■ **EXERCISE DESCRIPTION**: Among the records below, the line containing "Describe the element at coordinates (857, 698)" marks the start. Output it and all lines after it exactly.

Data excerpts
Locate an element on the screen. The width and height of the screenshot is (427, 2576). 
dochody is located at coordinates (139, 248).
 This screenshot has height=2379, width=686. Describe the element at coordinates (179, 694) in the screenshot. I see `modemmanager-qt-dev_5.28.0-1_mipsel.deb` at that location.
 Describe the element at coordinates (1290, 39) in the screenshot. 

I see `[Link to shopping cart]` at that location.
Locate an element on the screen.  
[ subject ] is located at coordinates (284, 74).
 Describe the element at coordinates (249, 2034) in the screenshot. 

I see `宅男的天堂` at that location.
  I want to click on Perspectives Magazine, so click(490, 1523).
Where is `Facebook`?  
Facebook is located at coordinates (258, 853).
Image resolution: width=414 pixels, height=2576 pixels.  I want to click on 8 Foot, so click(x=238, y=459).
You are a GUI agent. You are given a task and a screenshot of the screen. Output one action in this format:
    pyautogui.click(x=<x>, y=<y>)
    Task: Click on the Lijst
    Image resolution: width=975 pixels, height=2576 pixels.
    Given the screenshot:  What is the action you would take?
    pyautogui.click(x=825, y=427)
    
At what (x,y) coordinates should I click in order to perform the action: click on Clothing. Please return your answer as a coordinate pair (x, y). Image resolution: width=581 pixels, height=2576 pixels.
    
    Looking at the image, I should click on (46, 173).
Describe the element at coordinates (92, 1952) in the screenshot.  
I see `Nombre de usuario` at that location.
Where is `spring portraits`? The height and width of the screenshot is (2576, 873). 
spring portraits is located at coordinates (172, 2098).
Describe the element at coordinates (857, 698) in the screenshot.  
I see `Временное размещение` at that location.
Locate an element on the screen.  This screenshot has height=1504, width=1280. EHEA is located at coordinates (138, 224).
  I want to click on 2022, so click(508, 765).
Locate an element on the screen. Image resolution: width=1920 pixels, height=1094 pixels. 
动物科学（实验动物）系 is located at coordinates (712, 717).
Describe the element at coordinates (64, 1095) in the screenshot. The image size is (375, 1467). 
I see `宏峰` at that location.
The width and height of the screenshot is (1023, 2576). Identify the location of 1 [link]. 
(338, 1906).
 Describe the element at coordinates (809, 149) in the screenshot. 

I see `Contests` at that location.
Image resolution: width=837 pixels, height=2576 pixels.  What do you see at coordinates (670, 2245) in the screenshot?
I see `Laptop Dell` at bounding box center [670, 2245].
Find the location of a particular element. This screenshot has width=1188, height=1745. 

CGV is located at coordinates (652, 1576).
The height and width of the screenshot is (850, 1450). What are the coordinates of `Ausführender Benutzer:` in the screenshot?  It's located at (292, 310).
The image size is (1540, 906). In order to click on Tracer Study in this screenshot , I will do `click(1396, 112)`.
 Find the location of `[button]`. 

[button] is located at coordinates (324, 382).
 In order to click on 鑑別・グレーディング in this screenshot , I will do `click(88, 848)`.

■ **THE ANSWER**:
Describe the element at coordinates (857, 698) in the screenshot.  
I see `Временное размещение` at that location.
Locate an element on the screen.  This screenshot has height=1504, width=1280. EHEA is located at coordinates (138, 224).
  I want to click on 2022, so click(508, 765).
Locate an element on the screen. Image resolution: width=1920 pixels, height=1094 pixels. 
动物科学（实验动物）系 is located at coordinates (712, 717).
Describe the element at coordinates (64, 1095) in the screenshot. The image size is (375, 1467). 
I see `宏峰` at that location.
The width and height of the screenshot is (1023, 2576). Identify the location of 1 [link]. 
(338, 1906).
 Describe the element at coordinates (809, 149) in the screenshot. 

I see `Contests` at that location.
Image resolution: width=837 pixels, height=2576 pixels.  What do you see at coordinates (670, 2245) in the screenshot?
I see `Laptop Dell` at bounding box center [670, 2245].
Find the location of a particular element. This screenshot has width=1188, height=1745. 

CGV is located at coordinates (652, 1576).
The height and width of the screenshot is (850, 1450). What are the coordinates of `Ausführender Benutzer:` in the screenshot?  It's located at (292, 310).
The image size is (1540, 906). In order to click on Tracer Study in this screenshot , I will do `click(1396, 112)`.
 Find the location of `[button]`. 

[button] is located at coordinates (324, 382).
 In order to click on 鑑別・グレーディング in this screenshot , I will do `click(88, 848)`.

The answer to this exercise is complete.